With Tulsa leading 27-21, Johnson motioned to the left side, caught a screen pass in the flat, then cut to the right for a 59-yard gain to the UH 15. On the next play, G.J. Kinne fired a pass to Jameel Owens in the end zone.
When it was 34-28, Johnson got the ball on a fly sweep and raced 67 yards for a touchdown.
Johnson capped the scoring with a 9-yard pass from Kinne with 1:16 to play.
"I knew I had to step up my game," said Johnson, a junior who is the NCAA's career leader in kickoff return yards. "Hawaii has a great team, and we had to play a great game to win."
Entering the game, the Tulsa coaches were concerned about Hawaii's humidity. Indeed, with a rainstorm approaching, it was a muggy night in Halawa.
"I'm from Louisiana, so I was OK," Johnson said. "We have a lot of humidity there. It was hot, but our guys persevered, and came through with the win."
Johnson saved his best return for last.
"I'm going to come back (to Tulsa) next year," said Johnson, when asked if he would relinquish his senior season to apply for the National Football League Draft.
The Warriors, meanwhile, were trying to find answers to a defense that held Tulsa to 95 yards in the first half, but surrendered 436 yards in the final two quarters.
"We handled their speed in the first half," associate head coach Rich Miano said. "In the third quarter, they had three momentum plays when our offense was starting to get back into the groove. We needed to make a stop, and we didn't. That's the frustrating thing."
UH linebacker Corey Paredes said: "It was a weird game. It's hard to explain what happened. We came up short. The defense kicked in the first half, and then was kicked in the second half."

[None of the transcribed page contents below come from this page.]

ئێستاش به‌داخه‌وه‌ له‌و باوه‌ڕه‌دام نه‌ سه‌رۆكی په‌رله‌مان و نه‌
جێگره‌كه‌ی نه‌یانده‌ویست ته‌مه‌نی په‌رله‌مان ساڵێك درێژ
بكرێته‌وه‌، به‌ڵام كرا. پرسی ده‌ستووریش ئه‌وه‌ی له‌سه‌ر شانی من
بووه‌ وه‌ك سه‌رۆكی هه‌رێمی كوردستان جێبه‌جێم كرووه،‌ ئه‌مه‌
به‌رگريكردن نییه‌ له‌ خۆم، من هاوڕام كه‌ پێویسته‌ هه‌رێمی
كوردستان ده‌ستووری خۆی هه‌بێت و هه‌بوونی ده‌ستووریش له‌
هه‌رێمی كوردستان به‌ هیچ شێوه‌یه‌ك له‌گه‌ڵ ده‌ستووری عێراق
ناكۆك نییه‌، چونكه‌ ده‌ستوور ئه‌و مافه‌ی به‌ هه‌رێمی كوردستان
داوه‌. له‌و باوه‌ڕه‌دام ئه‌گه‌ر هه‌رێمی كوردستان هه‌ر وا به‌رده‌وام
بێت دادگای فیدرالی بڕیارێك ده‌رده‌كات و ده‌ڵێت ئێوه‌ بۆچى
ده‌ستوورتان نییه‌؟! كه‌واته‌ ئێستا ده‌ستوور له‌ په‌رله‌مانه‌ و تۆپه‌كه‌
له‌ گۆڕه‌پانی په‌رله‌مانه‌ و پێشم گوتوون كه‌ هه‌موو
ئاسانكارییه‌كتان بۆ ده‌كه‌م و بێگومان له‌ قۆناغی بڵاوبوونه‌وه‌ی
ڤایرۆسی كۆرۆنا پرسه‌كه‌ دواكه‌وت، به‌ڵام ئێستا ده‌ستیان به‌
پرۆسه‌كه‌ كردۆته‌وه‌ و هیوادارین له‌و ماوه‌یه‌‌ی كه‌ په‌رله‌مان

The Warriors' offense, meanwhile, struggled to find rhythm.
Moniz said Tulsa, switching between man schemes and a four-deep zone, defended the routes and not necessarily the receivers.

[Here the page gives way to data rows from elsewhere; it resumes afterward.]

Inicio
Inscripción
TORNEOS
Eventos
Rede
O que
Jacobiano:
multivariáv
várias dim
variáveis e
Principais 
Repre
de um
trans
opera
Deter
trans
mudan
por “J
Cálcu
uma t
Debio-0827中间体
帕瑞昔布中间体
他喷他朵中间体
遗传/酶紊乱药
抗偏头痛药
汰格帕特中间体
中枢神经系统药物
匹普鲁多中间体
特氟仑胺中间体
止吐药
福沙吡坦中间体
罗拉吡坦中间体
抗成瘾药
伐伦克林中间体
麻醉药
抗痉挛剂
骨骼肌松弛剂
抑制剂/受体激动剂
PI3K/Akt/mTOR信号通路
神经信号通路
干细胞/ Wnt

"They were on all of our routes," Moniz said. "They were cutting it. They knew our offense. They made some great plays. They were getting good pressure up front. They were jumping the lanes. I wasn't able to read them."
Right wideout Royce Pollard said Bradley and Pilares were missed.
"I felt we were a unit with them," Pollard said. "Nothing against the guys stepping in, but it's a rhythm we had. We didn't execute, and we needed to execute more. There were pieces that were missing."
In the hush of the UH locker room after the game, Salas hugged teammates. Salas departed last night for his home in Chino, Calif.
"Losing that last game is tough," Salas said. "We wanted to go out with a win, and be the team to be remembered. We didn't get it."